An innovative camera that broadcast high-quality images of a UCSD construction site over the Internet has been taken offline amid concerns that it could allow users to peer into the windows of campus apartments.

Anyone with Internet access could go to a page within the Jacobs School of Engineering’s Web site and control the camera using buttons on the page. The camera was intended to promote the construction of the new California Institute for Telecommunications and Information Technology building — also known as Cal-(IT)2 — located east of the current main engineering building.

The camera was quickly taken offline last week after members of Warren administration notified the camera’s owners of its unforeseen capabilities.

“”When we realized there were privacy concerns, we took the camera offline,”” said Greg Hidley, director of engineering computing at the Jacobs School and head of technology infrastructure for Cal-(IT)2.

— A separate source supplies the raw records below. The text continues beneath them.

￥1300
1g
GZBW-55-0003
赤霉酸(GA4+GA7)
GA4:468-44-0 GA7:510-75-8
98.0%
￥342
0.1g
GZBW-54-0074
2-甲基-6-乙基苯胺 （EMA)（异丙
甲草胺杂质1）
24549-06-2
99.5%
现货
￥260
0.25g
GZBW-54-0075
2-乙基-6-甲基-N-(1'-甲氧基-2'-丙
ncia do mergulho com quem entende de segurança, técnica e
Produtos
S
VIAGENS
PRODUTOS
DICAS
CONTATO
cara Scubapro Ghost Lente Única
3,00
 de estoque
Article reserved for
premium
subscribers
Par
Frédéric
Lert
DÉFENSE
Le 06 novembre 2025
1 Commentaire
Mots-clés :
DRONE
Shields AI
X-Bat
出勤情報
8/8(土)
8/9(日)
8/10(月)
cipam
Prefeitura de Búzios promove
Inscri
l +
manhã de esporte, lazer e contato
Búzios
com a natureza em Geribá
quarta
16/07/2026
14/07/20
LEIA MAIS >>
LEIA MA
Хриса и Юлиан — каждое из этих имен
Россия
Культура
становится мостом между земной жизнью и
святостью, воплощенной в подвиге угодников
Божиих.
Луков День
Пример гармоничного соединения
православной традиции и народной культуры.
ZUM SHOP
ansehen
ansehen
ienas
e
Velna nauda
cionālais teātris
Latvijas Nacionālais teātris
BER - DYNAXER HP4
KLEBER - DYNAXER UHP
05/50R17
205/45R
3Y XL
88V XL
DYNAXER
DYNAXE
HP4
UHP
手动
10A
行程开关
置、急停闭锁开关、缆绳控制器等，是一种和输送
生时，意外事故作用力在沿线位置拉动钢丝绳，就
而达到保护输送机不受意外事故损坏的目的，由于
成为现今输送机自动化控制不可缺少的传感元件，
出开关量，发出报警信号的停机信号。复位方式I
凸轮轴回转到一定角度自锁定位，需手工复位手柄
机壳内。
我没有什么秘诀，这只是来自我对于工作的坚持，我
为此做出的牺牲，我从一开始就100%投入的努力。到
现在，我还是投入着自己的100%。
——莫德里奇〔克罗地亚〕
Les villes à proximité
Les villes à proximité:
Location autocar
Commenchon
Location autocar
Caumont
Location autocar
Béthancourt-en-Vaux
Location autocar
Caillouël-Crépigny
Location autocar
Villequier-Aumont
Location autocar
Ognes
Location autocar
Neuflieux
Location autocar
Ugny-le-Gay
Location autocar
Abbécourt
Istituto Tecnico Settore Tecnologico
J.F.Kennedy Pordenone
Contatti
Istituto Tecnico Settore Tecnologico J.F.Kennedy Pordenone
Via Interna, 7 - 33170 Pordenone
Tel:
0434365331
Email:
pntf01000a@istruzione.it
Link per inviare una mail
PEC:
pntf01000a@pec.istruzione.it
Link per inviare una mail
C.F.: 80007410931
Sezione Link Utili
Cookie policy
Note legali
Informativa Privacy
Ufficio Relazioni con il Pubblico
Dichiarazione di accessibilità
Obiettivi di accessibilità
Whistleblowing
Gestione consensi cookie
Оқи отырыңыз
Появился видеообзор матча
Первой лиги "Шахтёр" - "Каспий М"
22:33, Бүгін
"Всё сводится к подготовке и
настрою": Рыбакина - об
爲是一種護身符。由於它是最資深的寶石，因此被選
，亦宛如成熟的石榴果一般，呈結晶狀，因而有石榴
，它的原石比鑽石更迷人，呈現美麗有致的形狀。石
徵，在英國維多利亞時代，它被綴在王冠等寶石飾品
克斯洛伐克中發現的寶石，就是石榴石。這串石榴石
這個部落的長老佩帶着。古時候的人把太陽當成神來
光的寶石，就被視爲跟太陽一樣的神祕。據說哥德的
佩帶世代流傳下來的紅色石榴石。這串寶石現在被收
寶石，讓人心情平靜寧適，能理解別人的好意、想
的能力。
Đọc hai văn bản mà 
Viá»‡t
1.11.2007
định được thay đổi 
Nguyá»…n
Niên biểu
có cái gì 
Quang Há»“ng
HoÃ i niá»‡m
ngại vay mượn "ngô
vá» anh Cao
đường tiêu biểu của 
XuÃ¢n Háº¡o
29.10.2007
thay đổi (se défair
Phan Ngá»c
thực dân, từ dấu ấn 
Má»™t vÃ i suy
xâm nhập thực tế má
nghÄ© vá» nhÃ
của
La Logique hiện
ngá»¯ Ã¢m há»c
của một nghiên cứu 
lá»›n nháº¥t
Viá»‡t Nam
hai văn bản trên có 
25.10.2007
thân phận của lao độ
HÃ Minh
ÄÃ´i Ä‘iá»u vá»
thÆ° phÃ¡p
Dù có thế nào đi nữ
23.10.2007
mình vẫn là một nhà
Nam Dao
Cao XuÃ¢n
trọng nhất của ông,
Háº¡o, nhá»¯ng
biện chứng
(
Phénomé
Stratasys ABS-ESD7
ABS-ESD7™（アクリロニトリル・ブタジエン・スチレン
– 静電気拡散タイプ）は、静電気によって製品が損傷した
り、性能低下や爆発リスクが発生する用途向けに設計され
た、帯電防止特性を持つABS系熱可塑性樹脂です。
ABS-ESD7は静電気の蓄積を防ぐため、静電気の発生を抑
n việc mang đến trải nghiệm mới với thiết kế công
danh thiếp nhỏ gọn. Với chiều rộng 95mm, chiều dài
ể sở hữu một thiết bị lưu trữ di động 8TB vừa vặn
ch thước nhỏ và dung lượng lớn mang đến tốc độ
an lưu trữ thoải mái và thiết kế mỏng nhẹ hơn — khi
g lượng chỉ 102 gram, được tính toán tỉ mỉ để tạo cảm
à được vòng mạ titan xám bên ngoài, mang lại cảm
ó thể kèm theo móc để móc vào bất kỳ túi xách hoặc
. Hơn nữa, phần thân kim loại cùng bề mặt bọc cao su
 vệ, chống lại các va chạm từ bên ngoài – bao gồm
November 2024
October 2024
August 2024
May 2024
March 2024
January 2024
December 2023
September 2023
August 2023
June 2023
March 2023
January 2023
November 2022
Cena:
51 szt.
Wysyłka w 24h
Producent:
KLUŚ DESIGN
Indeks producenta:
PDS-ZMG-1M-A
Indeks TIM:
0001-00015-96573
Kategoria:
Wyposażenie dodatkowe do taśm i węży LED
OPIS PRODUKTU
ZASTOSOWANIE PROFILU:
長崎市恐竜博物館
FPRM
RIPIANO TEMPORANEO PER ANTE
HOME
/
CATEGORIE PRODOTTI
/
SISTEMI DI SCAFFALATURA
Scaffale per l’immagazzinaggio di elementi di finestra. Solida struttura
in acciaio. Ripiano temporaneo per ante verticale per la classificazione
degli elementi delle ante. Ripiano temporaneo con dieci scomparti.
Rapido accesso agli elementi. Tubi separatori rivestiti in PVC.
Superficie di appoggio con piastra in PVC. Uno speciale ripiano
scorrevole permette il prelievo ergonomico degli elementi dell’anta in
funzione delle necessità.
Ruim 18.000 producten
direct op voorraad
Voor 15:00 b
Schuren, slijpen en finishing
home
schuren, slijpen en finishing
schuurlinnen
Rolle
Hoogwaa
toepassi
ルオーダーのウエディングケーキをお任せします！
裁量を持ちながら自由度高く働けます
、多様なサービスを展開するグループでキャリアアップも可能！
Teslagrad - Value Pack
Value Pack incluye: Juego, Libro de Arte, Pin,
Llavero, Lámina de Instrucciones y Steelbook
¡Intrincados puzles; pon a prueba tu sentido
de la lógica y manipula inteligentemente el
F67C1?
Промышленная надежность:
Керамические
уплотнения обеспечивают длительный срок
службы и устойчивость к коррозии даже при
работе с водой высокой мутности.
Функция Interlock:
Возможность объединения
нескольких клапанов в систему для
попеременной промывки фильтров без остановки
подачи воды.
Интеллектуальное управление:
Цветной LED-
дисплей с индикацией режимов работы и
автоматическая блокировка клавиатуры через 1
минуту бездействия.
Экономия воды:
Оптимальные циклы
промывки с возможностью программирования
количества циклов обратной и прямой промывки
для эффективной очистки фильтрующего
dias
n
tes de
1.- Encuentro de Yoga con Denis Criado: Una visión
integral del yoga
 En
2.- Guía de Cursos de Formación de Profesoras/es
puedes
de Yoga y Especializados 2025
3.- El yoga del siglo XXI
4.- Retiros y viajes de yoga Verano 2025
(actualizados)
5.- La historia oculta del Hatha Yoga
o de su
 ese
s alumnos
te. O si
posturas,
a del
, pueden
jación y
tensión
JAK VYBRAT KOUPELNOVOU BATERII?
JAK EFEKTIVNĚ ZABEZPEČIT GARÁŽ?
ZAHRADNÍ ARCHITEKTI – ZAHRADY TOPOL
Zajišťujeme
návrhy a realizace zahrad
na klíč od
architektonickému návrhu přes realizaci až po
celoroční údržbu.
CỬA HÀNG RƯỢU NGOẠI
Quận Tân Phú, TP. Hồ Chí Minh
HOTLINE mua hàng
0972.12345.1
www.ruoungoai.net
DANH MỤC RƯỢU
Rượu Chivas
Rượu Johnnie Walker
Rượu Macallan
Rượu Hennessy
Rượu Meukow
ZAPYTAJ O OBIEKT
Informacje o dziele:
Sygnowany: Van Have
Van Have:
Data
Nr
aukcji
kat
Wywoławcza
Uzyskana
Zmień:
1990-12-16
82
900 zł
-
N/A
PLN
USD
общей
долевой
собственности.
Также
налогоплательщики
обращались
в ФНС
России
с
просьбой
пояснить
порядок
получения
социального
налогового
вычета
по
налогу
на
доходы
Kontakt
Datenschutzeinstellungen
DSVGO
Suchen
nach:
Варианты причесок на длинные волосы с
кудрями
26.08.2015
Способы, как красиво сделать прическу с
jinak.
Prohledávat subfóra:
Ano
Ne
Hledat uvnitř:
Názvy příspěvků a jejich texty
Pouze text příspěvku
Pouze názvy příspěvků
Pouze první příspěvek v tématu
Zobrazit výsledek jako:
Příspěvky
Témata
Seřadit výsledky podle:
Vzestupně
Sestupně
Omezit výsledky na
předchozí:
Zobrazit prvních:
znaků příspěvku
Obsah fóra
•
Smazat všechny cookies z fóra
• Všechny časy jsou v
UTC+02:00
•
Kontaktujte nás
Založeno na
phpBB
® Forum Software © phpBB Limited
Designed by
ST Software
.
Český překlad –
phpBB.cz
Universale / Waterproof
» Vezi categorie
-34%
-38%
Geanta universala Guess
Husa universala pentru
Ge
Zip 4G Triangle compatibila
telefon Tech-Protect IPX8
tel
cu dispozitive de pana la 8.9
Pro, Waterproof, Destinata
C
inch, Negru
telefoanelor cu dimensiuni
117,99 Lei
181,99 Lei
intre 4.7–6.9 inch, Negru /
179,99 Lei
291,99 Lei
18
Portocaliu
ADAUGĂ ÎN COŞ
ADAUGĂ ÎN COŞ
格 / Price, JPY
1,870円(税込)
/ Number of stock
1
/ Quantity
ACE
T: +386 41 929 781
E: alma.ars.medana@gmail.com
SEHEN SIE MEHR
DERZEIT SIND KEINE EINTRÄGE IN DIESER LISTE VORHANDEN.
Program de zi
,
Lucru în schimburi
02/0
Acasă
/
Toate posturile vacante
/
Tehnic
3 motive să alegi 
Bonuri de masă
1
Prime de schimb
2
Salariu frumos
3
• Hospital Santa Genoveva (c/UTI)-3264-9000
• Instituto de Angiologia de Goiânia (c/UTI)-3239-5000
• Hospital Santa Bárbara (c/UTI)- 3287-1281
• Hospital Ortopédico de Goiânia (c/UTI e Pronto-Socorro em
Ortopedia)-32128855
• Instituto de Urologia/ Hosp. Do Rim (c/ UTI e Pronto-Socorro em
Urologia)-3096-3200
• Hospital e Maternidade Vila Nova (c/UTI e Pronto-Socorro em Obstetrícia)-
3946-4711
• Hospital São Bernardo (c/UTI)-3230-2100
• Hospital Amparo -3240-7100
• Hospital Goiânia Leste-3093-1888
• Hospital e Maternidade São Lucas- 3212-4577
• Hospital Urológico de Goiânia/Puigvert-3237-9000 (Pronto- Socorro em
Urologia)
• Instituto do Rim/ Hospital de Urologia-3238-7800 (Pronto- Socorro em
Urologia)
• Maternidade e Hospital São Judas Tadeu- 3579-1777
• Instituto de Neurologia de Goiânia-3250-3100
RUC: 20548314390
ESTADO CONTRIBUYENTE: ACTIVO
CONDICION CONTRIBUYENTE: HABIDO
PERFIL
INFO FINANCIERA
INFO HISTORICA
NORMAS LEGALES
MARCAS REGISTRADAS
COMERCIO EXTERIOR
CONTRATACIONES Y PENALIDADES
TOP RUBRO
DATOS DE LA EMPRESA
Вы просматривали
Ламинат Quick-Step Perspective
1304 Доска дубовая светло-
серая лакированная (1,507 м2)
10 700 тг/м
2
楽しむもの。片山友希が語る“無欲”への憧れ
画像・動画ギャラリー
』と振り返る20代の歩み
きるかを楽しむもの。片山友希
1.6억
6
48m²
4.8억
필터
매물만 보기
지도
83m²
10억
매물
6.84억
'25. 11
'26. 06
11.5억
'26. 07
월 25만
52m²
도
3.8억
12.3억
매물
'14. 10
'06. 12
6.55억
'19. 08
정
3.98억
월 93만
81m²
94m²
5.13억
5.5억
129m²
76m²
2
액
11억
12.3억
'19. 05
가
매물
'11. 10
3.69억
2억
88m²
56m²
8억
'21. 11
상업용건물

The Warren college administration asked the camera operators to adjust the viewing capabilities of the camera to protect students’ privacy.

Hidley said the camera had to be taken completely offline because an adjustment “”does not seem to be an option.””

“”[The Web site] was not completed but unfortunately its availability reached the public before we could take other measures to protect access and provide additional controls to limit its use on the building site,”” Hidley said.

Some residents of Earl Warren College whose apartments are located within the camera’s range are concerned that the camera may allow others to invade their privacy via the Internet.

“”I believe that the camera is an invasion into an area where most people expect to have privacy,”” said Jesse Coward, chair of the Warren College Council.

Jason Boyer, a Warren sophomore, also lives in an apartment within viewing range of the camera.

“”I don’t really take offense to this because I doubt someone set up the camera to look specifically into the apartments,”” Boyer said. “”I guess you could say it was a case of good intentions.””

The future of the camera is unclear due to the concern for residents’ privacy.

Some Warren students expressed mixed feelings regarding the camera and its innovative interactive technology and ability to broadcast live images of their apartments over the World Wide Web.

“”I think the camera itself is really cool,”” Wood said. “”But I don’t think this is the right place to do it — where people live.””

Warren sophomore Eric Leebo’s apartment could be seen on the Web. Although he said it was an intrusion into his privacy, he said he liked the camera.

“”It’s interesting; you can look at it and control it but I don’t think the purpose should be so people can go around and look at everything,”” he said.

Hidley said the purpose of the experimental camera and Web site was to demonstrate how existing technologies could be used in interesting ways.

Some Warren residents, including Leebo and Boyer, said they would like to see a similar camera modified so that it could not zoom in on students’ apartments or to see one placed in a more public space, such as on top of the Price Center or Geisel Library.

Hidley said that is not in the plans because residences could still be seen from those sites and that modifying the camera’s range is not currently an option.